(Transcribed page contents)
□ □ □
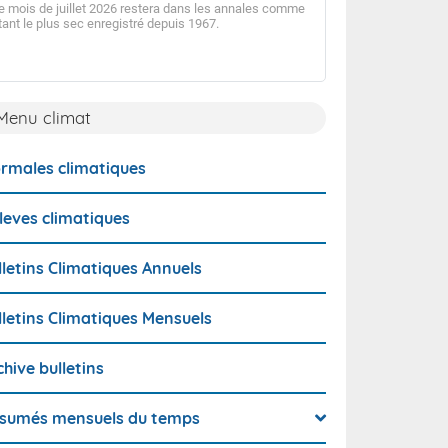
e mois de juillet 2026 restera dans les annales comme
tant le plus sec enregistré depuis 1967.
Après un mois de ju
déficitaire en précip
la tendance, s'inscr
sec observé en Guy
Menu climat
rmales climatiques
leves climatiques
lletins Climatiques Annuels
lletins Climatiques Mensuels
chive bulletins
sumés mensuels du temps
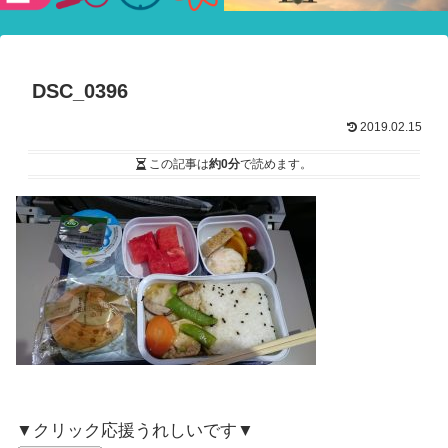
験ショー
DSC_0396
2019.02.15
この記事は
約0分
で読めます。
▼クリック応援うれしいです▼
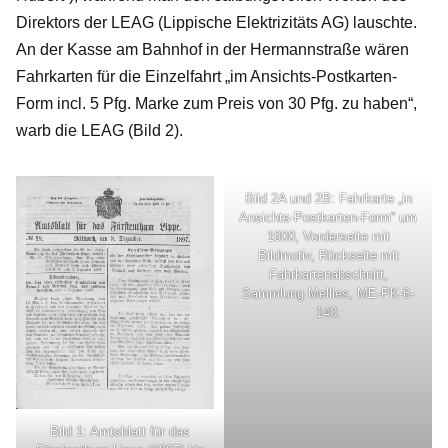
Direktors der LEAG (Lippische Elektrizitäts AG) lauschte.
An der Kasse am Bahnhof in der Hermannstraße wären
Fahrkarten für die Einzelfahrt „im Ansichts-Postkarten-
Form incl. 5 Pfg. Marke zum Preis von 30 Pfg. zu haben“,
warb die LEAG (Bild 2).
Bild 2A und 2B: Fahrkarte „in
Ansichts-Postkarten-Form“ um
1900, Vorderseite mit
Bildmotiv, Rückseite mit
Fahrkartenabschnitt,
Sammlung Mellies, ME-PK-6-
140.
Bild 1: Amtsblatt für das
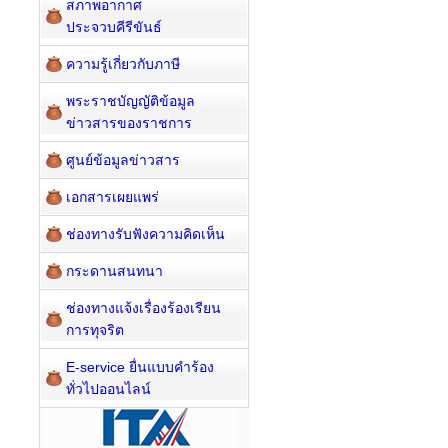
สภาพอากาศ
ประจวบคีรีขันธ์
ความรู้เกี่ยวกับภาษี
พระราชบัญญัติข้อมูล
ข่าวสารของราชการ
ศูนย์ข้อมูลข่าวสาร
เอกสารเผยแพร่
ช่องทางรับฟังความคิดเห็น
กระดานสนทนา
ช่องทางแจ้งเรื่องร้องเรียน
การทุจริต
E-service ยื่นแบบคำร้อง
ทั่วไปออนไลน์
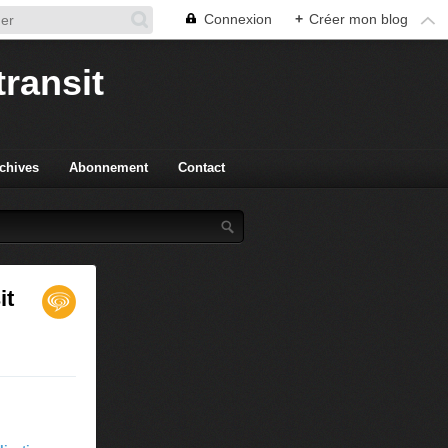
Connexion
+
Créer mon blog
transit
chives
Abonnement
Contact
it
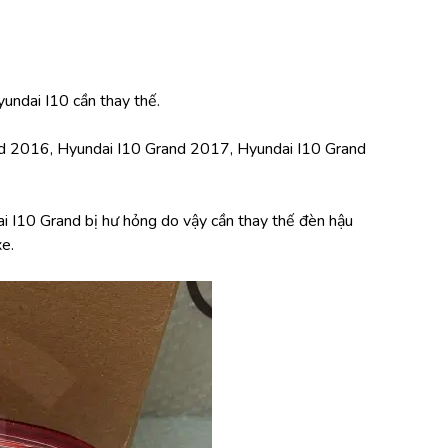
yundai I10 cần thay thế.
d 2016, Hyundai I10 Grand 2017, Hyundai I10 Grand 
 I10 Grand bị hư hỏng do vậy cần thay thế đèn hậu 
e.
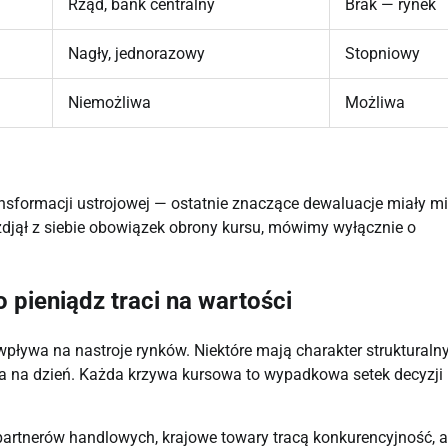
Rząd, bank centralny
Brak — rynek
Nagły, jednorazowy
Stopniowy
Niemożliwa
Możliwa
nsformacji ustrojowej — ostatnie znaczące dewaluacje miały mi
 zdjął z siebie obowiązek obrony kursu, mówimy wyłącznie o
 pieniądz traci na wartości
 wpływa na nastroje rynków. Niektóre mają charakter strukturalny
nia na dzień. Każda krzywa kursowa to wypadkowa setek decyzji
 partnerów handlowych, krajowe towary tracą konkurencyjność, a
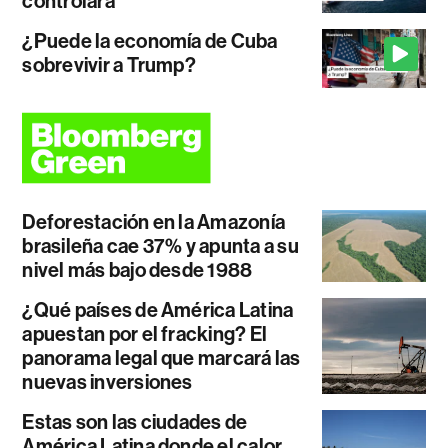
controlará
¿Puede la economía de Cuba
sobrevivir a Trump?
Deforestación en la Amazonía
brasileña cae 37% y apunta a su
nivel más bajo desde 1988
¿Qué países de América Latina
apuestan por el fracking? El
panorama legal que marcará las
nuevas inversiones
Estas son las ciudades de
América Latina donde el calor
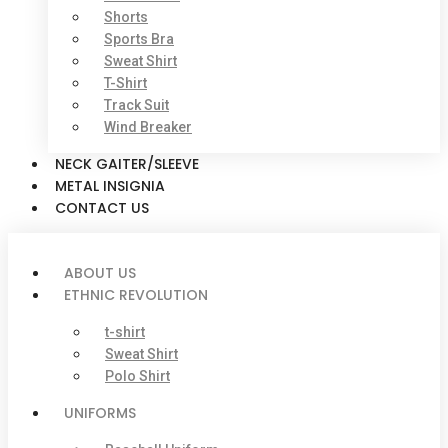
Shorts
Sports Bra
Sweat Shirt
T-Shirt
Track Suit
Wind Breaker
NECK GAITER/SLEEVE
METAL INSIGNIA
CONTACT US
ABOUT US
ETHNIC REVOLUTION
t-shirt
Sweat Shirt
Polo Shirt
UNIFORMS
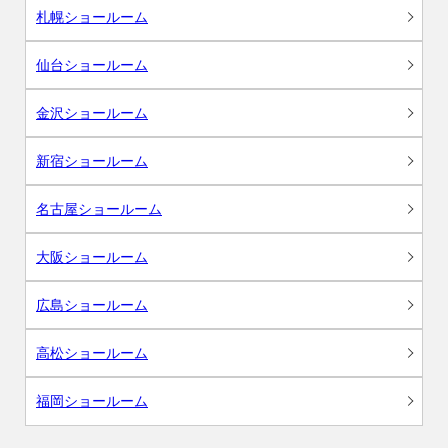
札幌ショールーム
仙台ショールーム
金沢ショールーム
新宿ショールーム
名古屋ショールーム
大阪ショールーム
広島ショールーム
高松ショールーム
福岡ショールーム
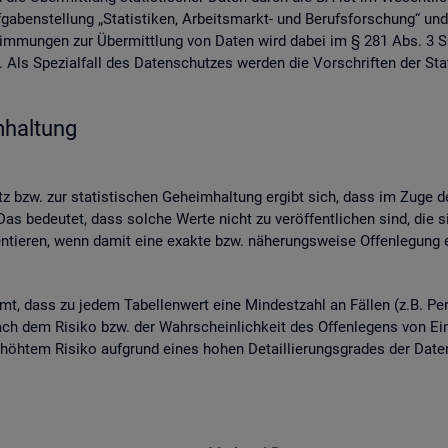
ben­stel­lung „Sta­tis­ti­ken, Ar­beits­markt- und Be­rufs­for­schung“ und
­stim­mun­gen zur Über­mitt­lung von Daten wird dabei im § 281 Abs. 3 SG
ls Spe­zi­al­fall des Da­ten­schut­zes wer­den die Vor­schrif­ten der Sta­
­hal­tung
 bzw. zur sta­tis­ti­schen Ge­heim­hal­tung er­gibt sich, dass im Zuge der
as be­deu­tet, dass sol­che Werte nicht zu ver­öf­fent­li­chen sind, die s
n­tie­ren, wenn damit eine ex­ak­te bzw. nä­he­rungs­wei­se Of­fen­le­gung en
mmt, dass zu jedem Ta­bel­len­wert eine Min­dest­zahl an Fäl­len (z.B. Per
ch dem Ri­si­ko bzw. der Wahr­schein­lich­keit des Of­fen­le­gens von Ein­z
 er­höh­tem Ri­si­ko auf­grund eines hohen De­tail­lie­rungs­gra­des der Da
□ □ □
### WHAT TO PRODUCE
Exclude the pictures and transcribe all of the entries exactly.

### RESULT
e mois de juillet 2026 restera dans les annales comme
tant le plus sec enregistré depuis 1967.
Après un mois de ju
déficitaire en précip
la tendance, s'inscr
sec observé en Guy
Menu climat
rmales climatiques
leves climatiques
lletins Climatiques Annuels
lletins Climatiques Mensuels
chive bulletins
sumés mensuels du temps
験ショー
DSC_0396
2019.02.15
この記事は
約0分
で読めます。
▼クリック応援うれしいです▼
Direktors der LEAG (Lippische Elektrizitäts AG) lauschte.
An der Kasse am Bahnhof in der Hermannstraße wären
Fahrkarten für die Einzelfahrt „im Ansichts-Postkarten-
Form incl. 5 Pfg. Marke zum Preis von 30 Pfg. zu haben“,
warb die LEAG (Bild 2).
Bild 2A und 2B: Fahrkarte „in
Ansichts-Postkarten-Form“ um
1900, Vorderseite mit
Bildmotiv, Rückseite mit
Fahrkartenabschnitt,
Sammlung Mellies, ME-PK-6-
140.
Bild 1: Amtsblatt für das
สภาพอากาศ
ประจวบคีรีขันธ์
ความรู้เกี่ยวกับภาษี
พระราชบัญญัติข้อมูล
ข่าวสารของราชการ
ศูนย์ข้อมูลข่าวสาร
เอกสารเผยแพร่
ช่องทางรับฟังความคิดเห็น
กระดานสนทนา
ช่องทางแจ้งเรื่องร้องเรียน
การทุจริต
E-service ยื่นแบบคำร้อง
ทั่วไปออนไลน์
Connexion
+
Créer mon blog
transit
chives
Abonnement
Contact
it
yundai I10 cần thay thế.
d 2016, Hyundai I10 Grand 2017, Hyundai I10 Grand 
 I10 Grand bị hư hỏng do vậy cần thay thế đèn hậu 
e.
Rząd, bank centralny
Brak — rynek
Nagły, jednorazowy
Stopniowy
Niemożliwa
Możliwa
nsformacji ustrojowej — ostatnie znaczące dewaluacje miały mi
 zdjął z siebie obowiązek obrony kursu, mówimy wyłącznie o
 pieniądz traci na wartości
 wpływa na nastroje rynków. Niektóre mają charakter strukturalny
nia na dzień. Każda krzywa kursowa to wypadkowa setek decyzji
 partnerów handlowych, krajowe towary tracą konkurencyjność, a
controlará
¿Puede la economía de Cuba
sobrevivir a Trump?
Deforestación en la Amazonía
brasileña cae 37% y apunta a su
nivel más bajo desde 1988
¿Qué países de América Latina
apuestan por el fracking? El
panorama legal que marcará las
nuevas inversiones
Estas son las ciudades de
América Latina donde el calor
Shorts
Sports Bra
Sweat Shirt
T-Shirt
Track Suit
Wind Breaker
NECK GAITER/SLEEVE
METAL INSIGNIA
CONTACT US
ABOUT US
ETHNIC REVOLUTION
t-shirt
Sweat Shirt
Polo Shirt
UNIFORMS
札幌ショールーム
仙台ショールーム
金沢ショールーム
新宿ショールーム
名古屋ショールーム
大阪ショールーム
広島ショールーム
高松ショールーム
福岡ショールーム
ben­stel­lung „Sta­tis­ti­ken, Ar­beits­markt- und Be­rufs­for­schung“ und
­stim­mun­gen zur Über­mitt­lung von Daten wird dabei im § 281 Abs. 3 SG
ls Spe­zi­al­fall des Da­ten­schut­zes wer­den die Vor­schrif­ten der Sta­
­hal­tung
 bzw. zur sta­tis­ti­schen Ge­heim­hal­tung er­gibt sich, dass im Zuge der
as be­deu­tet, dass sol­che Werte nicht zu ver­öf­fent­li­chen sind, die s
n­tie­ren, wenn damit eine ex­ak­te bzw. nä­he­rungs­wei­se Of­fen­le­gung en
mmt, dass zu jedem Ta­bel­len­wert eine Min­dest­zahl an Fäl­len (z.B. Per
ch dem Ri­si­ko bzw. der Wahr­schein­lich­keit des Of­fen­le­gens von Ein­z
 er­höh­tem Ri­si­ko auf­grund eines hohen De­tail­lie­rungs­gra­des der Da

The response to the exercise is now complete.